▶ Work instruction: Among the entries below, one line contains "الآخبار التكنلوجية" and another contains "Vad letar du". Transcribe those two lines and every line between them, exactly.

[Dataset excerpts]

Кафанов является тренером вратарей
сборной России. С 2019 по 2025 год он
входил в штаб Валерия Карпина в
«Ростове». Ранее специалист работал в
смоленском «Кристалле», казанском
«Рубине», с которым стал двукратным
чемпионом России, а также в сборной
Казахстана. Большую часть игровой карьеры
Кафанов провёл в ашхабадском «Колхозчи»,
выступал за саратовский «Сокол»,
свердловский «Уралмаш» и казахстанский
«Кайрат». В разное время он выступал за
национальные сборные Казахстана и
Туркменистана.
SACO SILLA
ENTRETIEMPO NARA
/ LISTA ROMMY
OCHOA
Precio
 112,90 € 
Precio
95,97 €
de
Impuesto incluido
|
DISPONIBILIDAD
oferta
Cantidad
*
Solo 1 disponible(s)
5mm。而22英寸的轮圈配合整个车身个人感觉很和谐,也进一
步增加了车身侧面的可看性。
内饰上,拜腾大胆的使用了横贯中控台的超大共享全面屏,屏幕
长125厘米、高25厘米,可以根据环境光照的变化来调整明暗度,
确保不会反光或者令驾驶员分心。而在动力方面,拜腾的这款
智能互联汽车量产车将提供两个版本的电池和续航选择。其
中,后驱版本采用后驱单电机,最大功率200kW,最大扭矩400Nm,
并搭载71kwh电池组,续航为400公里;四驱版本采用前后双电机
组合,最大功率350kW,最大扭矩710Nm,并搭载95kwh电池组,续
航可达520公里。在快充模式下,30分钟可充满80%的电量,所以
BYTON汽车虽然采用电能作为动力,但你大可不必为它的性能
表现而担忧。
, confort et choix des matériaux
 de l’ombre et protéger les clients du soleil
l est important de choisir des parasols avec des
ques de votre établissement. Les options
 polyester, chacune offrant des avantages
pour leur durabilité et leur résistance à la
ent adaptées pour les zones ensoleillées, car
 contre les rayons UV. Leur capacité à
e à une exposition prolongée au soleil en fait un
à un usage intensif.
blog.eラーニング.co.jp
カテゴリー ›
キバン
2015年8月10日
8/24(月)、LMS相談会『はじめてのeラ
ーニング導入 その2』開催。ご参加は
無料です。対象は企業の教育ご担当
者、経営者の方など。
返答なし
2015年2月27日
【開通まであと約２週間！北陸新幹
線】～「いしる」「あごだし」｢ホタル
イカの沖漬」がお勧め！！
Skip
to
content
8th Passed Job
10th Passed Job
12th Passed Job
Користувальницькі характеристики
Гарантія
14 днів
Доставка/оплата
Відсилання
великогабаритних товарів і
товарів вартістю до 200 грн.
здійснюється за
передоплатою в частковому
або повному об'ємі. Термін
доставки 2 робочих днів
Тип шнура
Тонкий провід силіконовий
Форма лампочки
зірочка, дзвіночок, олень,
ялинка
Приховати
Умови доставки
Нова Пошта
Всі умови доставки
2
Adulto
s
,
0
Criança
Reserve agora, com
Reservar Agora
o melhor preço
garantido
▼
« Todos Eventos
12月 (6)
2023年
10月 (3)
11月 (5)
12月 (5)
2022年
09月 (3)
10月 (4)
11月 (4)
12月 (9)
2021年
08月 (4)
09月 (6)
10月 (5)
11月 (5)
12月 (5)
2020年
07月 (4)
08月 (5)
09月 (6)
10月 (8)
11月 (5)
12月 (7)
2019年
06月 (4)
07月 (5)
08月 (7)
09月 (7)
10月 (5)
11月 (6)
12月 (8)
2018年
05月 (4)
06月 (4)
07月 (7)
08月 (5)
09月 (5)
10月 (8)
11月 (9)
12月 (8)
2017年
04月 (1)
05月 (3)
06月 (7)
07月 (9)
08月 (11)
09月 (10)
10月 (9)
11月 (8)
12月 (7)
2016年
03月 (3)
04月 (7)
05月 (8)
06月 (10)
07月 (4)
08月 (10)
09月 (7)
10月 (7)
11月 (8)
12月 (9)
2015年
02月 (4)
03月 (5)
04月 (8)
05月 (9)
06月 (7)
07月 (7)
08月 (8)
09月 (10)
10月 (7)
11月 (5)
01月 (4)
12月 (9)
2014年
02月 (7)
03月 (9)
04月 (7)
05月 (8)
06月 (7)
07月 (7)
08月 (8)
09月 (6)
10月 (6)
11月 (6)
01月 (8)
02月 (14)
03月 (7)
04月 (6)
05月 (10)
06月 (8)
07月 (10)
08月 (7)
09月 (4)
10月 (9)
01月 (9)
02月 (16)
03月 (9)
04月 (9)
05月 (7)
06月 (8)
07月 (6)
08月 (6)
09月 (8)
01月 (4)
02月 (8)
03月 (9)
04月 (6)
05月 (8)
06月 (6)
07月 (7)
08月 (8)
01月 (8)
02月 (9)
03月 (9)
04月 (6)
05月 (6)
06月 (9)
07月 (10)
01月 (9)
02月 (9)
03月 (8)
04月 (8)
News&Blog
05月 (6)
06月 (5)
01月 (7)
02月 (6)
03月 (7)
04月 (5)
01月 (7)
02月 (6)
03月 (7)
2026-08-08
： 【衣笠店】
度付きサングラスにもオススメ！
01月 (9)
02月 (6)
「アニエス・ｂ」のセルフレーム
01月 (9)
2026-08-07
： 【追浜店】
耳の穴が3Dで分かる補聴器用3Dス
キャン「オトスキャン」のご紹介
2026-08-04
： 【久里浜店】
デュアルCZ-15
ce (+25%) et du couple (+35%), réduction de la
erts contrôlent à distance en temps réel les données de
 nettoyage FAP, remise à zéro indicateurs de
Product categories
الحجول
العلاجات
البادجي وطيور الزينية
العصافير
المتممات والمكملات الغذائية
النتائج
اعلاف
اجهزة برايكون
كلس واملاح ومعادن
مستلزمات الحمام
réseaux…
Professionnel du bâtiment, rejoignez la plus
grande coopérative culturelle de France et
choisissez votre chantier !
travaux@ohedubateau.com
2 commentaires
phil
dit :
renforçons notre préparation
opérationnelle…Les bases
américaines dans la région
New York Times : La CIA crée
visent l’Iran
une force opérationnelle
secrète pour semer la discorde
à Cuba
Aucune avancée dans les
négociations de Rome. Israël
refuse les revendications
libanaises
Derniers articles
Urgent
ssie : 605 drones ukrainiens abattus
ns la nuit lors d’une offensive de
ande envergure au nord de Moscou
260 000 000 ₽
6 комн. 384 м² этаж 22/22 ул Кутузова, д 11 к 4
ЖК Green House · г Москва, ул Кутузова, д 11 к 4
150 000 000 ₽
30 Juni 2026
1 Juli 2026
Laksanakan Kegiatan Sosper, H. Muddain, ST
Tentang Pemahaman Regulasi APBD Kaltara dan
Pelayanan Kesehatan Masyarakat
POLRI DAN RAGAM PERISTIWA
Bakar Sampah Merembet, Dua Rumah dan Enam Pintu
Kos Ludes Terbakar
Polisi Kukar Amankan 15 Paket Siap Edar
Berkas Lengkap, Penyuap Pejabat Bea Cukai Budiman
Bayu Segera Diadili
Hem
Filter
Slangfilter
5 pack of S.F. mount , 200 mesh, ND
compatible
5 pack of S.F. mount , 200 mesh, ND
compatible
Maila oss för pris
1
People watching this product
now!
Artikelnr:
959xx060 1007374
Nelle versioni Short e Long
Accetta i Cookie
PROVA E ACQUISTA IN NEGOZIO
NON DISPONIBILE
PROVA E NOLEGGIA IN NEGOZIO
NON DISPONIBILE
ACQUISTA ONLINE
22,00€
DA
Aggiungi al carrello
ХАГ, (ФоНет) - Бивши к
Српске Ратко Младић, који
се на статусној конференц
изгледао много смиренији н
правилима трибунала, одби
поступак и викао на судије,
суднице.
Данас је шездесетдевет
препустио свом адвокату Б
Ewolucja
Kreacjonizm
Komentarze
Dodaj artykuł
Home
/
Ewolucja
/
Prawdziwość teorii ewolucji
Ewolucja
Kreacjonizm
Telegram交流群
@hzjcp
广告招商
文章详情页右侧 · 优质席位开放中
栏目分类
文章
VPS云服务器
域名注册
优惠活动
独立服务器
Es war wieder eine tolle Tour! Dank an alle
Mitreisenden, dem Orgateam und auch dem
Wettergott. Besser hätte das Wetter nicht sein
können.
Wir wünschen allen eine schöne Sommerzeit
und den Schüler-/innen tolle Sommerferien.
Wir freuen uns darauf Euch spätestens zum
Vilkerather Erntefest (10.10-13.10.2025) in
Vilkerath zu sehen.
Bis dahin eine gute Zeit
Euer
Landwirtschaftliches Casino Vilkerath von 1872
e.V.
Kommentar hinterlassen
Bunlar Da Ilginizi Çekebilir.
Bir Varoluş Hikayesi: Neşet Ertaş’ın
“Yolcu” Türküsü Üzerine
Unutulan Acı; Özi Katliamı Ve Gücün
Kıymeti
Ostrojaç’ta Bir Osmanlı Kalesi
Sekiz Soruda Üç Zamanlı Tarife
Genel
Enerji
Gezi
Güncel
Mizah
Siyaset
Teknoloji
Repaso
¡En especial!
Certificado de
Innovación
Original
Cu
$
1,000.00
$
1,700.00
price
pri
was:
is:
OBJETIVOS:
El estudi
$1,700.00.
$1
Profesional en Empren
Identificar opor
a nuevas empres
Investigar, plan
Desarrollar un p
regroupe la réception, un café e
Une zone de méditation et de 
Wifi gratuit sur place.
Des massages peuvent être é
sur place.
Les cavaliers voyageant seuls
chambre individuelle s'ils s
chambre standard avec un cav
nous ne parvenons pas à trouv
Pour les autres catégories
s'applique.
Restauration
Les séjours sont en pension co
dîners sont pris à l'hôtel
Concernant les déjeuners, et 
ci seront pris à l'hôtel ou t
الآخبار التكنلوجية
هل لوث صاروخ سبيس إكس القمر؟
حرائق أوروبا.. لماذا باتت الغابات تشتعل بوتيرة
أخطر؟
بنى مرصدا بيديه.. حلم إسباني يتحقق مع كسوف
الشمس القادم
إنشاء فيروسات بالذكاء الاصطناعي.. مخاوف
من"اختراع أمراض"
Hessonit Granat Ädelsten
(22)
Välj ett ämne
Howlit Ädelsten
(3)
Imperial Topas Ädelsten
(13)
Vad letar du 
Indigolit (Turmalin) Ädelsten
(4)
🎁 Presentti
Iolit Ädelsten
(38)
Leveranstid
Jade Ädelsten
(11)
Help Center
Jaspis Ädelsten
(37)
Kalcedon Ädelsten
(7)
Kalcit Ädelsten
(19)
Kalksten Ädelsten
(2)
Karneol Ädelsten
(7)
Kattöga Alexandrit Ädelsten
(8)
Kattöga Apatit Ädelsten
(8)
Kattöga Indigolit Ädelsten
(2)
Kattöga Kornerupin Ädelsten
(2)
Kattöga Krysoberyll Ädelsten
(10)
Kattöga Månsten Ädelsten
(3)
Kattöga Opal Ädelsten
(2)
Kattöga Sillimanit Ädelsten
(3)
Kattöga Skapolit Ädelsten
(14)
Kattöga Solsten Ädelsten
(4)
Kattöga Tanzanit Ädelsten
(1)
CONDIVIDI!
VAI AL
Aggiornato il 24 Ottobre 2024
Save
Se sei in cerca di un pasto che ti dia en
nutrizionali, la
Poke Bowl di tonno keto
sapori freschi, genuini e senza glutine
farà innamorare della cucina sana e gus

▶ Reply:
الآخبار التكنلوجية
هل لوث صاروخ سبيس إكس القمر؟
حرائق أوروبا.. لماذا باتت الغابات تشتعل بوتيرة
أخطر؟
بنى مرصدا بيديه.. حلم إسباني يتحقق مع كسوف
الشمس القادم
إنشاء فيروسات بالذكاء الاصطناعي.. مخاوف
من"اختراع أمراض"
Hessonit Granat Ädelsten
(22)
Välj ett ämne
Howlit Ädelsten
(3)
Imperial Topas Ädelsten
(13)
Vad letar du 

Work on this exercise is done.